> **TASK STATEMENT**: Lines from the one containing "Multi-Channel (60, 216)" through the final line of the entries below: reproduce them exactly, all of them and only them.

> **DATASET EXCERPTS**:
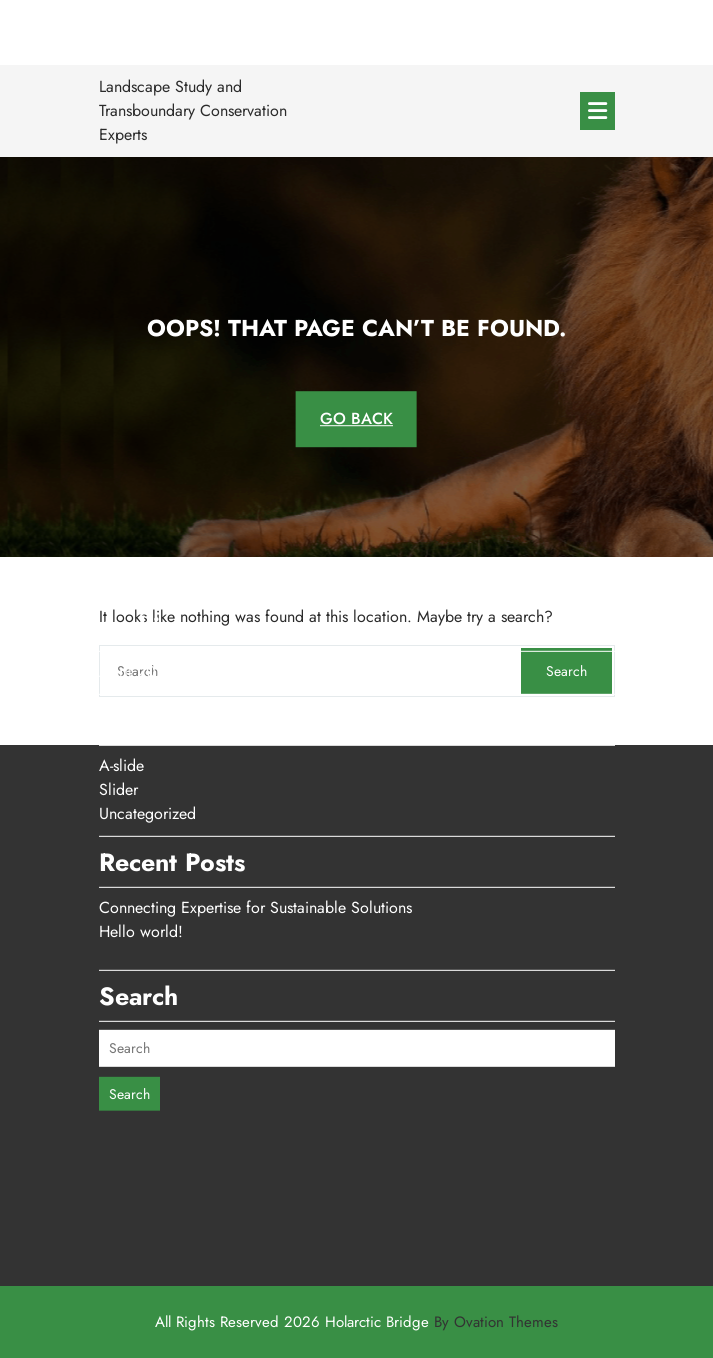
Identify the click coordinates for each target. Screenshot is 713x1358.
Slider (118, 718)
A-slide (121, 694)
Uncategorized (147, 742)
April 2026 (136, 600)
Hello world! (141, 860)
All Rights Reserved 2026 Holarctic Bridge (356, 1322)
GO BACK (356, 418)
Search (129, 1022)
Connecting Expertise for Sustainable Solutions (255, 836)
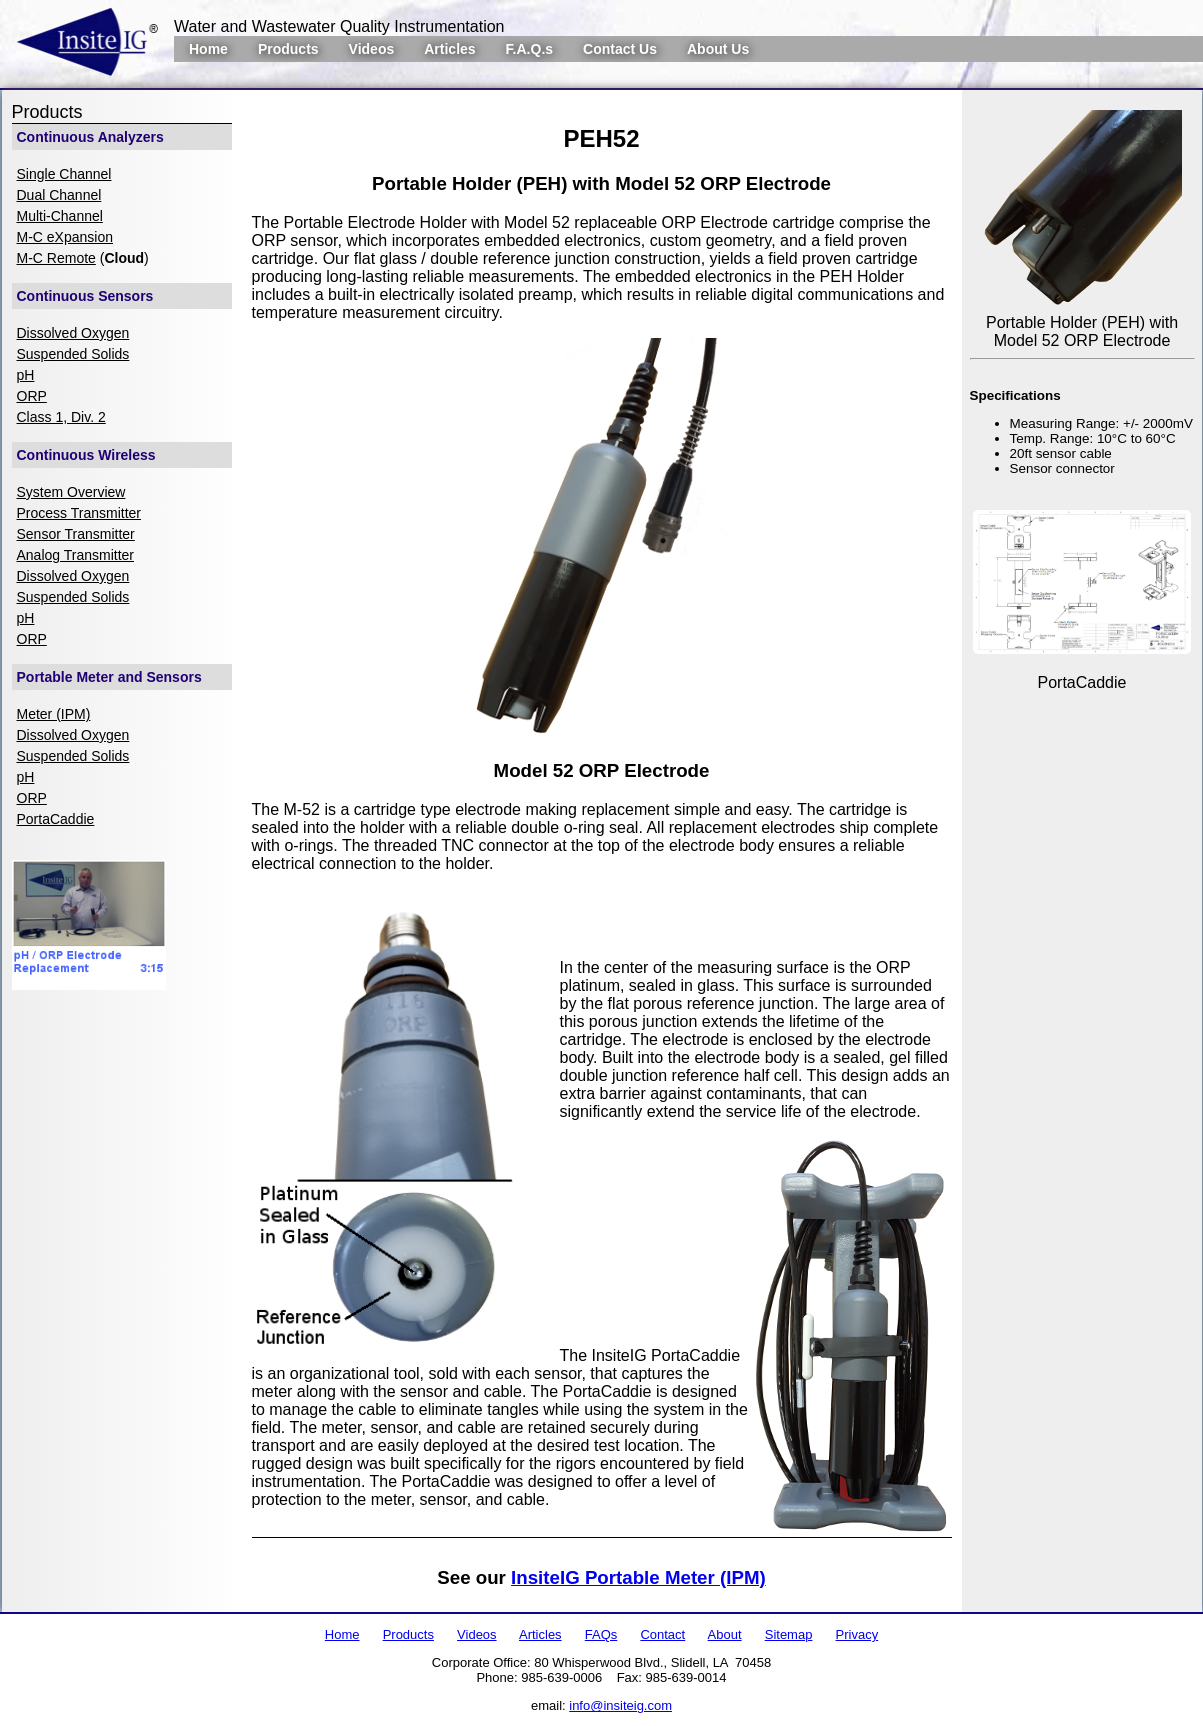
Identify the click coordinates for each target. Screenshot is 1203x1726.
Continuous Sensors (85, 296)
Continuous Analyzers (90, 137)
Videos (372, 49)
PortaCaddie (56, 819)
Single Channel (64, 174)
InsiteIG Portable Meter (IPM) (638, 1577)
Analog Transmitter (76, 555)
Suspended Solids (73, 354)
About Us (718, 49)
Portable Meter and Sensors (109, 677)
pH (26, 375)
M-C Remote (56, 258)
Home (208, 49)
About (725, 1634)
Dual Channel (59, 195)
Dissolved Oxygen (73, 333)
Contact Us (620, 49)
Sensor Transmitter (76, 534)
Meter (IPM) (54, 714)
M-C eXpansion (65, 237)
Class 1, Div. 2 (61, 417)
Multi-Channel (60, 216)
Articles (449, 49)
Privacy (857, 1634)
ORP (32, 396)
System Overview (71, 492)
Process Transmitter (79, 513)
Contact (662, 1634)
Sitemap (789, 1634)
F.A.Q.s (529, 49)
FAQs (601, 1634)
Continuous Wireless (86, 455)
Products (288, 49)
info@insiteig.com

> **EXERCISE RESPONSE**:
Multi-Channel (60, 216)
Articles (449, 49)
Privacy (857, 1634)
ORP (32, 396)
System Overview (71, 492)
Process Transmitter (79, 513)
Contact (662, 1634)
Sitemap (789, 1634)
F.A.Q.s (529, 49)
FAQs (601, 1634)
Continuous Wireless (86, 455)
Products (288, 49)
info@insiteig.com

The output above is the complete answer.